II. Die außergerichtlichen Kosten des Klägers sind zu erstatten.

III. Die Berufung wird nicht zugelassen.

Tatbestand:

Die Beteiligten streiten darüber, ob die Beklagte zu Recht den dem Kläger zustehenden Regelsatz nach dem SGB XII (Zwölftes Buch Sozialgesetzbuch) aufgrund eines Krankenhausaufenthaltes abweichend festgelegt und die Erstattung von Leistungen in Höhe von 347,66 EUR gefordert hat.

Der am 10. Januar 1940 geborene Kläger steht bei der Beklagten seit Januar 2005 in Bezug von Leistungen der Grundsicherung im Alter nach dem SGB XII. Zuvor bezog er Hilfe zum Lebensunterhalt.
Mit Bescheid vom 25. September 2008 bewilligte die Beklagte dem Kläger unter Zugrundelegung eines Regelbedarfs in Höhe von 351 EUR Leistungen für den Zeitraum 1. Oktober 2008 bis 30. September 2009 in Höhe von monatlich 808,78 EUR. Im Bescheid wurde der Kläger unter anderem darauf hingewiesen, dass jeder Aufenthalt in einer Einrichtung (Krankenhaus-, Kuraufenthalte) mitzuteilen sei.

Am 27. September 2009 teilte der Kläger der Beklagten mit, dass er sich vom 27. Oktober 2009 bis 17. November 2009 im Krankenhaus aufhalten werde und sich bereits zuvor vom 25. März 2009 bis 4. Juni 2009 im Krankenhaus aufgehalten habe.

Daraufhin erließ die Beklagte am 8. Dezember 2009 einen Bescheid, mit dem sie die Leistungsbewilligung nach dem SGB XII für die Monate April und Mai 2009 insoweit aufhob, als sie die Leistungen auf jeweils monatlich 644,69 EUR beschränkte.
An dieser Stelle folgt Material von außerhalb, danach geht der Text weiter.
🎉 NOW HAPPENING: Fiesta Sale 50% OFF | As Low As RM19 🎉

Zur Begründung führte sie aus, dass für den Zeitraum des Krankenhausaufenthalts des Klägers der Regelsatz gemäß 48 Abs. 1 Nr. 2 SGB X im April und Mai 2009 zu kürzen sei. Für jeden vollen Kalendermonat, in dem sich ein Hilfeempfänger in einer stationären Einrichtung (zum Beispiel Krankenhaus) befinde, sei der Regelsatz aufgrund der dortigen Versorgung (Ernährung usw.) zu kürzen. Da sich der Kläger in den Monaten April und Mai 2009 in der Klinik befunden habe, könne lediglich ein Regelsatz in Höhe von 177,17 EUR anerkannt werden. Der Kläger sei gemäß § 50 Abs. 1 SGB X verpflichtet, die entstandene Überzahlung in Höhe von 347,66 EUR zurückzuzahlen.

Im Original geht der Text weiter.